:: TRY IT ::
Write out, word for word, every line from the one where "Given the image: Target: right iliac vein." occurs to the final line of the entries, and nothing beyond them.

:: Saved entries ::
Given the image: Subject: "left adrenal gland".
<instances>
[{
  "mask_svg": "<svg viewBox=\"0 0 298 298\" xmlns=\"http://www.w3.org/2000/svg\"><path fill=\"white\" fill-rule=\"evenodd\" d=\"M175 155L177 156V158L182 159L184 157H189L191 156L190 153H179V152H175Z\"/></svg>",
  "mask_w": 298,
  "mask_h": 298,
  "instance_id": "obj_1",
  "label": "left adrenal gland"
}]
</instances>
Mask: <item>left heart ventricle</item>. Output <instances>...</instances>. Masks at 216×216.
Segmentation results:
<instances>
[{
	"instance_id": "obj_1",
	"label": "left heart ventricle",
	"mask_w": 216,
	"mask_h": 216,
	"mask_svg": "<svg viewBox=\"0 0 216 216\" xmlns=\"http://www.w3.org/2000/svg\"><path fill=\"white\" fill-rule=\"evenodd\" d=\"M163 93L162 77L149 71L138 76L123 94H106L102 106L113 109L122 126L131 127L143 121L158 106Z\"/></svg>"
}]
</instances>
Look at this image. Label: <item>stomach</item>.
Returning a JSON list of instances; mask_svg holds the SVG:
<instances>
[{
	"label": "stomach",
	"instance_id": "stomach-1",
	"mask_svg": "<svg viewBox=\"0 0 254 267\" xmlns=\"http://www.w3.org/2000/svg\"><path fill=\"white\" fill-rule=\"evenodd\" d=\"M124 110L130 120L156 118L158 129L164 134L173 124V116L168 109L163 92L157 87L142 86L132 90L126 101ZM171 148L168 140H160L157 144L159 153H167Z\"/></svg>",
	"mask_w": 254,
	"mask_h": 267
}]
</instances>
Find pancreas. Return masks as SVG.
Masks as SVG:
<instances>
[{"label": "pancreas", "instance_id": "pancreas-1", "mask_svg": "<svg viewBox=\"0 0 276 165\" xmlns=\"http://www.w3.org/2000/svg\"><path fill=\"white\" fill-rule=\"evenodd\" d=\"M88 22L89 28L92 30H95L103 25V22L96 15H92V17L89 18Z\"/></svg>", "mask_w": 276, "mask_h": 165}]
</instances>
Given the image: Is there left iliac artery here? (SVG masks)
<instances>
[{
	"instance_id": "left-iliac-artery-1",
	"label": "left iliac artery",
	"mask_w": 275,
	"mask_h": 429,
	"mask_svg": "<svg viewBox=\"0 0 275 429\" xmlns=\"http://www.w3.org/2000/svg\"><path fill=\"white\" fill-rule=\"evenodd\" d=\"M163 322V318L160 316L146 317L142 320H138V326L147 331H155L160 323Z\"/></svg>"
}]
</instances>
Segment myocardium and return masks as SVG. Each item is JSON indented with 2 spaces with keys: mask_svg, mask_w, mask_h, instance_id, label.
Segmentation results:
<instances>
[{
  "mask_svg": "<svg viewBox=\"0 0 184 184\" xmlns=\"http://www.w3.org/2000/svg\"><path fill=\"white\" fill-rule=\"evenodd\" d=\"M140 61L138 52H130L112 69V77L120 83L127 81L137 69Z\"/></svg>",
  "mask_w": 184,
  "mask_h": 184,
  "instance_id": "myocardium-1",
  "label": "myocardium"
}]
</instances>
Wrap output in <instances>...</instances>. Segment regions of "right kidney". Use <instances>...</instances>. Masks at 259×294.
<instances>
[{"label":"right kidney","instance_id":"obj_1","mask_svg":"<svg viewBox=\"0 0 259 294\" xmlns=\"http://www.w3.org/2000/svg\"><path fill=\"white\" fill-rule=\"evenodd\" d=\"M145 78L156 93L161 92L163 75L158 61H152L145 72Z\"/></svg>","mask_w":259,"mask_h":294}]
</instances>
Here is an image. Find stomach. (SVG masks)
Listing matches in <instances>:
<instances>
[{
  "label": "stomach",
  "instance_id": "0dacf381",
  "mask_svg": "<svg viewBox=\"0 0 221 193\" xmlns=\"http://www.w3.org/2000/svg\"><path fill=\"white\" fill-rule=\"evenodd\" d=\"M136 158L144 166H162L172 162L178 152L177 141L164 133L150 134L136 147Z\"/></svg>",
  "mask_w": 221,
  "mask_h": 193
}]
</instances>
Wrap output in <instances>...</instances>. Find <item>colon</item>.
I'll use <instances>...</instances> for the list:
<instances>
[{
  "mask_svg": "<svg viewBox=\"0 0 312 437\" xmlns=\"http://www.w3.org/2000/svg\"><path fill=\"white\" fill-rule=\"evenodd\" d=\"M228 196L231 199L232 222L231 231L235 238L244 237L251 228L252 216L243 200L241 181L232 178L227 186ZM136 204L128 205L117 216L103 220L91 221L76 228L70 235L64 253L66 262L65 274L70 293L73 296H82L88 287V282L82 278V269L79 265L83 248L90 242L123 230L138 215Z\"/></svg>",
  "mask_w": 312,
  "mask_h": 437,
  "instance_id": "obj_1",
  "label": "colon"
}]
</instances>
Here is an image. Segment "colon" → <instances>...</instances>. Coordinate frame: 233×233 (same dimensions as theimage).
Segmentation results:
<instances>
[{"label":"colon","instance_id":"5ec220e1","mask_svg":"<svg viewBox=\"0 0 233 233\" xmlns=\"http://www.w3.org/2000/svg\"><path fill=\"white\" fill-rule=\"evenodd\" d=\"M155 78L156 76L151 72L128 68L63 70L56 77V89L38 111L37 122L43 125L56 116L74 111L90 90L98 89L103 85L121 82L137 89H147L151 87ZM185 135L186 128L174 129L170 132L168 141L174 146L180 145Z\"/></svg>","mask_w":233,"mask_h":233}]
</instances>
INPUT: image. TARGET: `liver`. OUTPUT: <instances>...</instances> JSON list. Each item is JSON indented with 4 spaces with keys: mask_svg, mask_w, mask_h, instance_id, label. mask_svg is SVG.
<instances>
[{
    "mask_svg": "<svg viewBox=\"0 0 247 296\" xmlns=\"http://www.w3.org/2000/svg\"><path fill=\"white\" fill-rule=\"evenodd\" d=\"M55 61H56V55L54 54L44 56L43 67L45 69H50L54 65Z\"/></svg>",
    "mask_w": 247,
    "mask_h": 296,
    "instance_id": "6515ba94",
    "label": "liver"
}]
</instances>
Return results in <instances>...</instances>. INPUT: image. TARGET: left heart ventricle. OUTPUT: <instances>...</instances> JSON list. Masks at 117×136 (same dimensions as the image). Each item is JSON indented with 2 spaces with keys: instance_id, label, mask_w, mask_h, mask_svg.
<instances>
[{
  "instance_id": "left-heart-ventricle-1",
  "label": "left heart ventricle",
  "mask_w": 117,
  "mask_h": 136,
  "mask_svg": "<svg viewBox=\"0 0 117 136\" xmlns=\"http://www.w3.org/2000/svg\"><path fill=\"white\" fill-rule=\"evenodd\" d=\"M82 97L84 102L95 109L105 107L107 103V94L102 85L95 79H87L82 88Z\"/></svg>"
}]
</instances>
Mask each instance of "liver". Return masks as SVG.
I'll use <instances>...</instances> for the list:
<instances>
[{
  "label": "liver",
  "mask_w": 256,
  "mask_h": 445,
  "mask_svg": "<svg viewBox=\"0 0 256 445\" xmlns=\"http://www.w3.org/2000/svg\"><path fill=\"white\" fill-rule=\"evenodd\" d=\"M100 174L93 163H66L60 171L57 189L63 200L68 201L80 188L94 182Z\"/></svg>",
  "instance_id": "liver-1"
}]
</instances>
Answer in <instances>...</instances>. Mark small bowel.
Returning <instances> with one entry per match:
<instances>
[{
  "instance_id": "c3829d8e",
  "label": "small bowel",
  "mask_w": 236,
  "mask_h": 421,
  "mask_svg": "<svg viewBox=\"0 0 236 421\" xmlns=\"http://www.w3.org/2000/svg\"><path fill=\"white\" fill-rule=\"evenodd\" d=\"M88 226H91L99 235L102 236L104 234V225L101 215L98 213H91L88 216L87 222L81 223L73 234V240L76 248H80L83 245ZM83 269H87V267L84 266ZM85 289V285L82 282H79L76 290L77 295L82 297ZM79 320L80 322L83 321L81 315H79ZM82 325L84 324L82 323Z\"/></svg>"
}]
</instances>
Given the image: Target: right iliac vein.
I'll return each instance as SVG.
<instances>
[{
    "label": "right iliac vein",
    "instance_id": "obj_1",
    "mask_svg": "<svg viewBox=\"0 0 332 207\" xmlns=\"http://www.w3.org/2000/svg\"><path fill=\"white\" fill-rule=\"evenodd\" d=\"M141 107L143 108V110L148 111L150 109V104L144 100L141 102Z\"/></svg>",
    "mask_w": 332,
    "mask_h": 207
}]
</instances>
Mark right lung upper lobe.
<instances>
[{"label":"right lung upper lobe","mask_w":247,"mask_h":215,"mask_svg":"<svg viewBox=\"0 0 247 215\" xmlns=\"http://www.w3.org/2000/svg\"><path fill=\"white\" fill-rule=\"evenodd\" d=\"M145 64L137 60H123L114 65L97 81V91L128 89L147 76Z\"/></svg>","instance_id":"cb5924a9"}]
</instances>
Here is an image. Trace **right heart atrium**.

:: WRITTEN ANSWER ::
Given the image: Target: right iliac vein.
I'll return each instance as SVG.
<instances>
[{
    "label": "right iliac vein",
    "instance_id": "obj_1",
    "mask_svg": "<svg viewBox=\"0 0 332 207\" xmlns=\"http://www.w3.org/2000/svg\"><path fill=\"white\" fill-rule=\"evenodd\" d=\"M141 107L143 108V110L148 111L150 109V104L144 100L141 102Z\"/></svg>",
    "mask_w": 332,
    "mask_h": 207
}]
</instances>
Mark right lung upper lobe.
<instances>
[{"label":"right lung upper lobe","mask_w":247,"mask_h":215,"mask_svg":"<svg viewBox=\"0 0 247 215\" xmlns=\"http://www.w3.org/2000/svg\"><path fill=\"white\" fill-rule=\"evenodd\" d=\"M145 64L137 60H123L114 65L97 81V91L128 89L147 76Z\"/></svg>","instance_id":"cb5924a9"}]
</instances>
Here is an image. Trace **right heart atrium**.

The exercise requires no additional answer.